What is being asked
Pictures aside, repeat every entry exactly.

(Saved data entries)
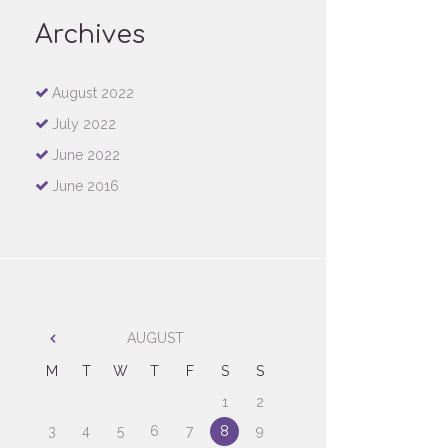
Archives
August
2022
July
2022
June
2022
June
2016
AUGUST
M
T
W
T
F
S
S
1
2
3
4
5
6
7
8
9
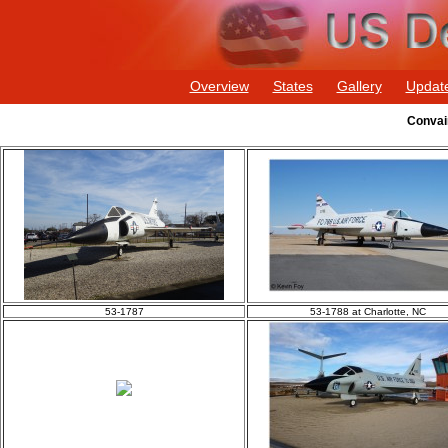
Overview
States
Gallery
Updat
Convai
53-1787
53-1788 at Charlotte, NC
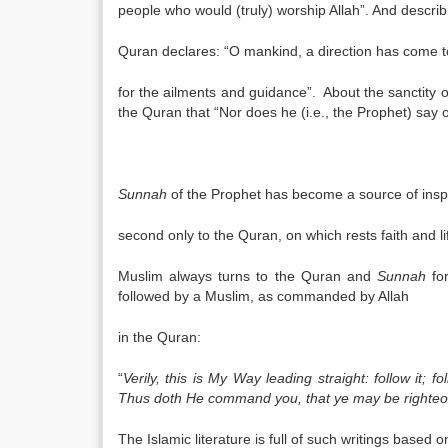
people who would (truly) worship Allah”. And describ
Quran declares: “O mankind, a direction has come to 
for the ailments and guidance”. About the sanctity 
the Quran that “Nor does he (i.e., the Prophet) say of
Sunnah
of the Prophet has become a source of inspir
second only to the Quran, on which rests faith and l
Muslim always turns to the Quran and
Sunnah
fo
followed by a Muslim, as commanded by Allah
in the Quran:
“
Verily, this is My Way leading straight: follow it; 
Thus doth He command you, that ye may be righteo
The Islamic literature is full of such writings based 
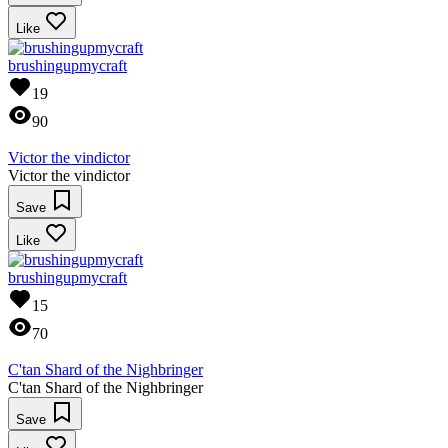
Like
brushingupmycraft
19
90
Victor the vindictor
Victor the vindictor
Save
Like
brushingupmycraft
15
70
C'tan Shard of the Nighbringer
C'tan Shard of the Nighbringer
Save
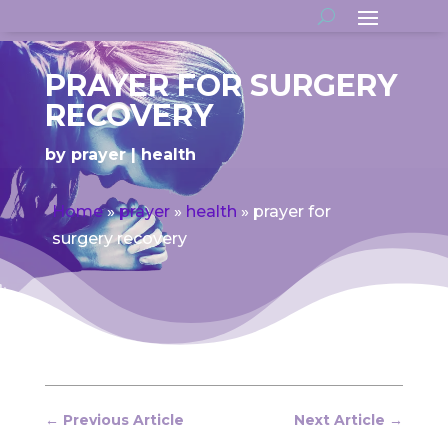
PRAYER FOR SURGERY
RECOVERY
by
prayer
health
Home
»
prayer
»
health
»
prayer for
surgery recovery
←
Previous Article
Next Article
→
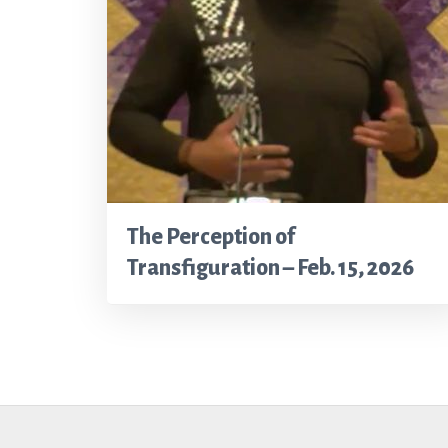
The Perception of
Transfiguration – Feb. 15, 2026
Footer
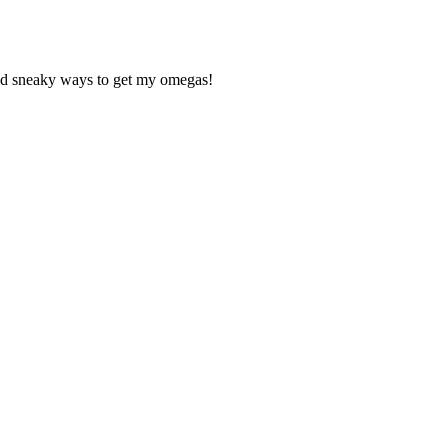
ind sneaky ways to get my omegas!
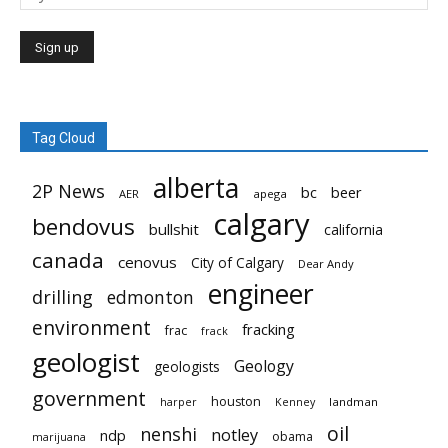
Tag Cloud
alberta
2P News
bc
beer
AER
apega
calgary
bendovus
bullshit
california
canada
cenovus
City of Calgary
Dear Andy
engineer
drilling
edmonton
environment
fracking
frac
frack
geologist
Geology
geologists
government
houston
landman
harper
Kenney
oil
nenshi
notley
ndp
obama
marijuana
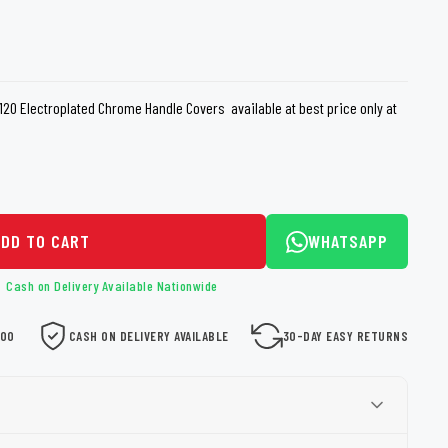
loth
Guard
Nanoskin
Auto Finesse
Gyeon
0 Electroplated Chrome Handle Covers available at best price only at
ADD TO CART
WHATSAPP
Cash on Delivery Available Nationwide
000
CASH ON DELIVERY AVAILABLE
30-DAY EASY RETURNS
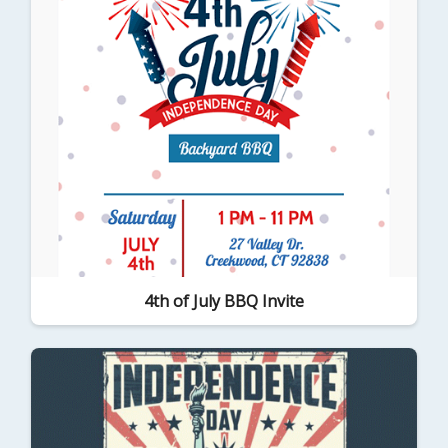
4th of July BBQ Invite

Answer area
Archives
August
2022
July
2022
June
2022
June
2016
AUGUST
M
T
W
T
F
S
S
1
2
3
4
5
6
7
8
9
Overview
States
Gallery
Updat
Convai
53-1787
53-1788 at Charlotte, NC
people who would (truly) worship Allah”. And describ
Quran declares: “O mankind, a direction has come to 
for the ailments and guidance”. About the sanctity 
the Quran that “Nor does he (i.e., the Prophet) say of
Sunnah
of the Prophet has become a source of inspir
second only to the Quran, on which rests faith and l
Muslim always turns to the Quran and
Sunnah
fo
followed by a Muslim, as commanded by Allah
in the Quran:
“
Verily, this is My Way leading straight: follow it; 
Thus doth He command you, that ye may be righteo
The Islamic literature is full of such writings based 
Like
brushingupmycraft
19
90
Victor the vindictor
Victor the vindictor
Save
Like
brushingupmycraft
15
70
C'tan Shard of the Nighbringer
C'tan Shard of the Nighbringer
Save
PRAYER FOR SURGERY
RECOVERY
by
prayer
health
Home
»
prayer
»
health
»
prayer for
surgery recovery
←
Previous Article
Next Article
→
The Perception of
Transfiguration – Feb. 15, 2026
Footer
ind sneaky ways to get my omegas!
Tag Cloud
alberta
2P News
bc
beer
AER
apega
calgary
bendovus
bullshit
california
canada
cenovus
City of Calgary
Dear Andy
engineer
drilling
edmonton
environment
fracking
frac
frack
geologist
Geology
geologists
government
houston
landman
harper
Kenney
oil
nenshi
notley
ndp
obama
marijuana
loth
Guard
Nanoskin
Auto Finesse
Gyeon
0 Electroplated Chrome Handle Covers available at best price only at
ADD TO CART
WHATSAPP
Cash on Delivery Available Nationwide
000
CASH ON DELIVERY AVAILABLE
30-DAY EASY RETURNS
4th of July BBQ Invite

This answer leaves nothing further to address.